__Records to use__:
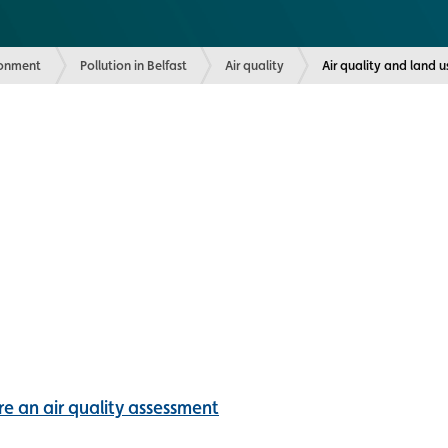
ronment
Pollution in Belfast
Air quality
Current:
Air quality and land 
e an air quality assessment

__Exercise details__:
A word-for-word copy of the entries above is what is needed, without any images.

__Output of the exercise__:
ronment
Pollution in Belfast
Air quality
Current:
Air quality and land 
e an air quality assessment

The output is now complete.